### Records for the task

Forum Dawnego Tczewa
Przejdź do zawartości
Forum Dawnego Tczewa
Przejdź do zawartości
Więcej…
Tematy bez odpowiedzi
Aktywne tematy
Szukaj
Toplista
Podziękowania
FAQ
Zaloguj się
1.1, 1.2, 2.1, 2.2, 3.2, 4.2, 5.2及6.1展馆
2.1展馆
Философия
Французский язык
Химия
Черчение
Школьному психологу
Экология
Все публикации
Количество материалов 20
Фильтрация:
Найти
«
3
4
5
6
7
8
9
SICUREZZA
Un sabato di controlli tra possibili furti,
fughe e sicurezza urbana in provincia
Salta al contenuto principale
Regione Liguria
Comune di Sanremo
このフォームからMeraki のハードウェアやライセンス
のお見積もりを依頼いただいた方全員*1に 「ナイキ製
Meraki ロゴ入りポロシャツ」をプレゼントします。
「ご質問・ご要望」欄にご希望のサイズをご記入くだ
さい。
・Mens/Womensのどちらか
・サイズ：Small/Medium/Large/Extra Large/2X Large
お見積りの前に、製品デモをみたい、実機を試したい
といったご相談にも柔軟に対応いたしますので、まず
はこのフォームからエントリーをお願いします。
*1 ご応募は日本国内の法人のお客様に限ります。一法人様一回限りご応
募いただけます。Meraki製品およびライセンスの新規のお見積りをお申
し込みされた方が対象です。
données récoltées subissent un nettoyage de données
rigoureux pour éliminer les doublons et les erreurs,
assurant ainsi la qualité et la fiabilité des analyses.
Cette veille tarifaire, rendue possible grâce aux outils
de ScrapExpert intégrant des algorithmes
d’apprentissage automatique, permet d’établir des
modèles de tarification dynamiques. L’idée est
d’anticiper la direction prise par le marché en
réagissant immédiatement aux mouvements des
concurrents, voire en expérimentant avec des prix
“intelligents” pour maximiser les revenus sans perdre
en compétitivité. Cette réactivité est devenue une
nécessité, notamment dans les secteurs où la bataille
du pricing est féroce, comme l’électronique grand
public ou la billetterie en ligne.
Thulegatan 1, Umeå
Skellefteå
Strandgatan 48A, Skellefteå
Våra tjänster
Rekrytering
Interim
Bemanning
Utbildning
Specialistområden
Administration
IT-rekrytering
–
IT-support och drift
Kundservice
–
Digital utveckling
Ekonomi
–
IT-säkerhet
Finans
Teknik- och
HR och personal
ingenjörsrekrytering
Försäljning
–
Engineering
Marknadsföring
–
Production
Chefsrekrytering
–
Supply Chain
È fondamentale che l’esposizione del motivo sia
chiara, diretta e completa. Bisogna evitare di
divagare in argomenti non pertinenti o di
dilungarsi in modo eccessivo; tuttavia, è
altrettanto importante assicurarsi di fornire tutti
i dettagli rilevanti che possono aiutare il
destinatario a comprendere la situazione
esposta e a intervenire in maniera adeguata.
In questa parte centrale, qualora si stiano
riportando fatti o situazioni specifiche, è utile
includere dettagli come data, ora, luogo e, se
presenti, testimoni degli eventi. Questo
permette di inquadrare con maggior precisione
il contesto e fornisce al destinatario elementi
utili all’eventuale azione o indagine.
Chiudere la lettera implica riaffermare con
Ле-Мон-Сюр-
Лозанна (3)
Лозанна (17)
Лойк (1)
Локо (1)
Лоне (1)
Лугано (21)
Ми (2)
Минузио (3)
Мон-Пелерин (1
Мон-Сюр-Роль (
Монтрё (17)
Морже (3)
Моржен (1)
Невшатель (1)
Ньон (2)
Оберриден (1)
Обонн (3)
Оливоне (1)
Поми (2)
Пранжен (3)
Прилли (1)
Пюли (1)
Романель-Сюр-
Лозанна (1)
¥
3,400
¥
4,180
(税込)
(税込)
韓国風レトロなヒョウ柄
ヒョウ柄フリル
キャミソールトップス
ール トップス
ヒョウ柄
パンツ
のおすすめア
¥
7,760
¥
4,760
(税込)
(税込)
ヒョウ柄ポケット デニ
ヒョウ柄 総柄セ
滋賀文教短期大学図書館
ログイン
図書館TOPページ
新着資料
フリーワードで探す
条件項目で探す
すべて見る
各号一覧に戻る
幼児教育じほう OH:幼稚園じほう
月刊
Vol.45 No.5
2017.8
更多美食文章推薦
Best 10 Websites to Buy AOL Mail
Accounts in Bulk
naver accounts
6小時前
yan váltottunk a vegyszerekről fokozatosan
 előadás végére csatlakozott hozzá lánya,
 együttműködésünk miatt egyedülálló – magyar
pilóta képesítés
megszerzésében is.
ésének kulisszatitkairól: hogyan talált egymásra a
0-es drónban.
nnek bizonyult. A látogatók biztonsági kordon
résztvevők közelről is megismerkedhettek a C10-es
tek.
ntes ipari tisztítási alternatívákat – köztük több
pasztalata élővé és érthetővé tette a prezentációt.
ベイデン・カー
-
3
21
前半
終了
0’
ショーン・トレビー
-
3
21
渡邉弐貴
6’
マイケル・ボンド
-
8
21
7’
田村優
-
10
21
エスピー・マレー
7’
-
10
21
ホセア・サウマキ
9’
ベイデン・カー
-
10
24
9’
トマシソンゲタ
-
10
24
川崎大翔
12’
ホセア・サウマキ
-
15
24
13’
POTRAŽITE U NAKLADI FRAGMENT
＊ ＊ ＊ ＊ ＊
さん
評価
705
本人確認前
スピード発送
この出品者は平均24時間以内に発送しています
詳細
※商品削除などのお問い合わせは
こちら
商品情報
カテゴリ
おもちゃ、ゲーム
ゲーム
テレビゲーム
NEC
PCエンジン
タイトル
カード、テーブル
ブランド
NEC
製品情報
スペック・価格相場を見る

######

Problem: The line containing "nécessité, notamment dans" marks the end: copy exactly every line from the top of the data above down to it, that line included.

Response area:
Forum Dawnego Tczewa
Przejdź do zawartości
Forum Dawnego Tczewa
Przejdź do zawartości
Więcej…
Tematy bez odpowiedzi
Aktywne tematy
Szukaj
Toplista
Podziękowania
FAQ
Zaloguj się
1.1, 1.2, 2.1, 2.2, 3.2, 4.2, 5.2及6.1展馆
2.1展馆
Философия
Французский язык
Химия
Черчение
Школьному психологу
Экология
Все публикации
Количество материалов 20
Фильтрация:
Найти
«
3
4
5
6
7
8
9
SICUREZZA
Un sabato di controlli tra possibili furti,
fughe e sicurezza urbana in provincia
Salta al contenuto principale
Regione Liguria
Comune di Sanremo
このフォームからMeraki のハードウェアやライセンス
のお見積もりを依頼いただいた方全員*1に 「ナイキ製
Meraki ロゴ入りポロシャツ」をプレゼントします。
「ご質問・ご要望」欄にご希望のサイズをご記入くだ
さい。
・Mens/Womensのどちらか
・サイズ：Small/Medium/Large/Extra Large/2X Large
お見積りの前に、製品デモをみたい、実機を試したい
といったご相談にも柔軟に対応いたしますので、まず
はこのフォームからエントリーをお願いします。
*1 ご応募は日本国内の法人のお客様に限ります。一法人様一回限りご応
募いただけます。Meraki製品およびライセンスの新規のお見積りをお申
し込みされた方が対象です。
données récoltées subissent un nettoyage de données
rigoureux pour éliminer les doublons et les erreurs,
assurant ainsi la qualité et la fiabilité des analyses.
Cette veille tarifaire, rendue possible grâce aux outils
de ScrapExpert intégrant des algorithmes
d’apprentissage automatique, permet d’établir des
modèles de tarification dynamiques. L’idée est
d’anticiper la direction prise par le marché en
réagissant immédiatement aux mouvements des
concurrents, voire en expérimentant avec des prix
“intelligents” pour maximiser les revenus sans perdre
en compétitivité. Cette réactivité est devenue une
nécessité, notamment dans les secteurs où la bataille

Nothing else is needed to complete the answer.